• **Supplied material**:
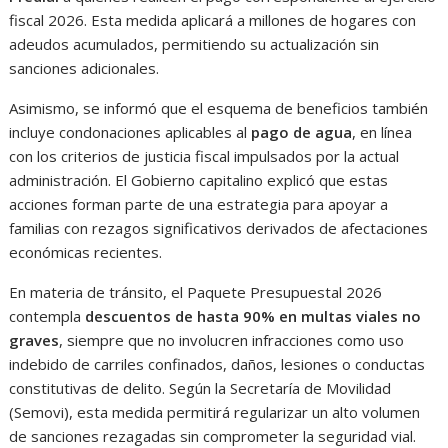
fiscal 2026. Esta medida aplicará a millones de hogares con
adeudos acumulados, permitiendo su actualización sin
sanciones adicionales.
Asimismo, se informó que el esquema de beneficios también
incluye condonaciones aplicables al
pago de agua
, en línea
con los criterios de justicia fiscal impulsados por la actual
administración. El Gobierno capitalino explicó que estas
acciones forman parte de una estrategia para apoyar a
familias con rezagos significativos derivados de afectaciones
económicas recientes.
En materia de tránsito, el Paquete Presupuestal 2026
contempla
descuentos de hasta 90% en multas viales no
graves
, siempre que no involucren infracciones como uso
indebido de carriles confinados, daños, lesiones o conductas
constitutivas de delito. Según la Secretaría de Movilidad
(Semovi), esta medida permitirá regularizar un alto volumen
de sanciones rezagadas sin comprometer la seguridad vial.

• **Directions for this task**: Using the records above, copy every line that has the word "fiscal" in it.

• **Your solution**:
fiscal 2026. Esta medida aplicará a millones de hogares con
con los criterios de justicia fiscal impulsados por la actual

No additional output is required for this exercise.